Gisteren maken we nog een laatste wandeling door Albufeira.
Het is aan het einde van de middag. De zon is aardig doorgekomen en we gaan nog een keer naar het oude gedeelte van Albufeira, het oorspronkelijke dorp. Straatjes met antieke vissershuisjes, helaas niet behangen met plantjes, zoals in ons dorp. Een vroegere moskee die is omgebouwd naar kerk. En heel veel straten en pleinen met links en rechts volle terrassen. Alsof er nog geen sprake is van enig virus! Veel jong publiek. Groepen mannen, die met veel decibel te kennen geven al wat glazen op te hebben. Ik hoor veel Engels. Sportclubs, studenten? Er wordt in koor gezongen en geschreeuwd en teksten worden gescandeerd. Een uitgelaten menigte, bestaande uit groepen van zo een 25 man. We lopen er stilletjes langs en ik ben blij dat ik hier niet alleen loop.
Na kilometers terug te zijn gelopen, komen we terug in een vrijwel lege eetzaal van het hotel.
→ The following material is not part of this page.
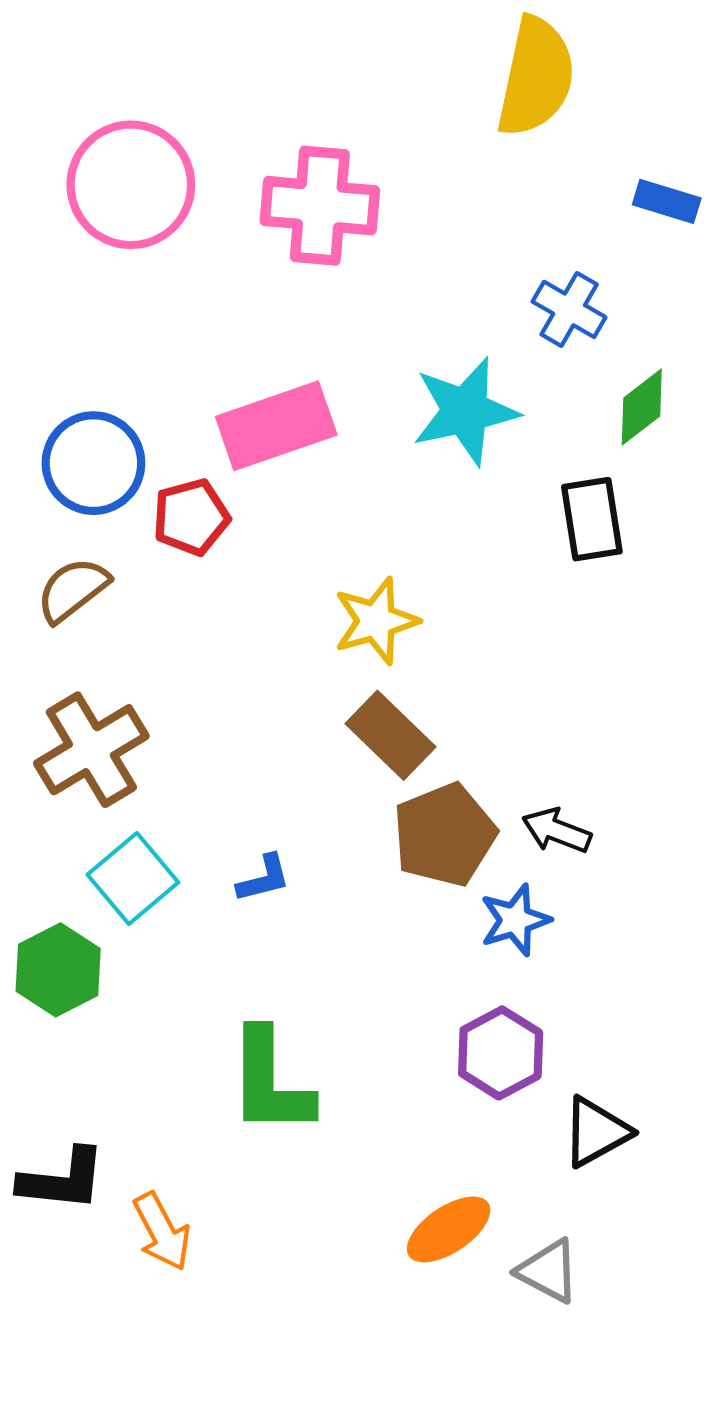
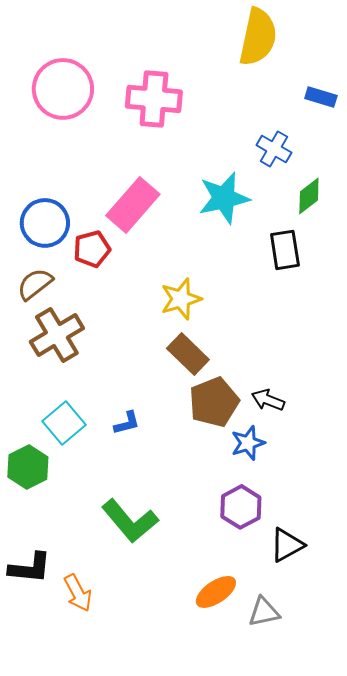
pink rectangle: (276, 426) -> (133, 205), turned -30
brown cross: (91, 750) -> (57, 335), moved
green L-shape: (270, 1082) -> (130, 521), turned -40
gray triangle: (548, 1271) -> (264, 612), turned -40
In de grote ruimte zien wij nog slechts drie andere tafels bezet.
In de ochtend proppen wij onze spullen in de koffer, ontbijten in een zaal met nu slechts één ander echtpaar en we vertrekken. Ik rijd de weg terug, omdat A. zich niet optimaal voelt. De wegen zijn rustig. Als we stoppen om te tanken en hopen daar koffie te kunnen krijgen, blijkt dat valse hoop. Voor de ingang van het wegrestaurant staat een barricade van stoelen.´Cerrado´, roept een medewerker, die druk aan het poetsen is in de horecaruimte. Mogen we dan naar de W.C.? Nee, ook gesloten. We doen onze behoefte achter een struik. Er staan tal van vrachtwagens. Een chauffeur reageert wat teleurgesteld, als hij hoort dat er geen koffie en geen toiletgelegenheid is. Ik heb met de chauffeurs te doen. De maatregel is hier in Spanje vrij plotseling afgekondigd. Alle winkels zijn in Spanje bovendien op zondag dicht. Dus deze mannen zitten echt zonder eten en drinken op hun weg.
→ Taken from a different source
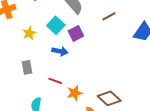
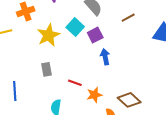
yellow star: (29, 33) -> (48, 35), size x1.6
blue arrow: (60, 51) -> (105, 57), moved, turned -112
Als we in de provincie Malaga aankomen, is de lucht nevelig. Boven op de bergtoppen plakken donkere wolken. Het licht is onwerkelijk, geelachtig door een benevelde zon. De relatief donkere lucht erachter geeft de suggestie van een aankomend onheil. Dan begint het te regenen en de regen spoelt mijn voorruit schoon. De resten van de te pletter gevlogen insecten worden gewist.
In het dorp geen mens op straat. De terrassen zijn gesloten.
Na thuis wat gegeten te hebben, lopen we naar de 24-uurs dokterspost. De straten zijn leeg op een enkele snel lopende wandelaar na. Een jongen loopt voorbij met een tas met boodschappen. Niet uit een winkel, want die zijn dicht. Misschien gekregen van familie of vriend. A. verwachtte veel mensen bij de doktersdienst. Maar dat is gelukkig niet zo. Er zit juist geen mens. Voor de balie staat een rij stoelen met een soort politielint. Daarachter moet je blijven en niet verder. A. reikt van een afstand van twee meter zijn ziekenverzekeringskaart aan. De man achter de balie draagt een mondkapje, net als de rest van het personeel. A. mag direct een plasje doen in een hem aangereikt steriel potje. En vervolgens roept de dokter hem snel. Hij heeft inderdaad bloed in zijn urine. Kan een steen zijn die eruit wil. Geen infectieverschijnselen. Hij krijgt een recept mee voor een antibiotica en en een urineweg-verwijdingsmiddel. Hij moet per dag twee liter water drinken.
De dienstdoende apotheek is niet ver weg, zo wijst ons mijn telefoon. Onderweg horen we vogels fluiten en achter de ramen nog wel wat geluid van stemmen. Maar verder alles rustig. Het is triest maar ook gedenkwaardig, deze gedwongen thuiszitterij.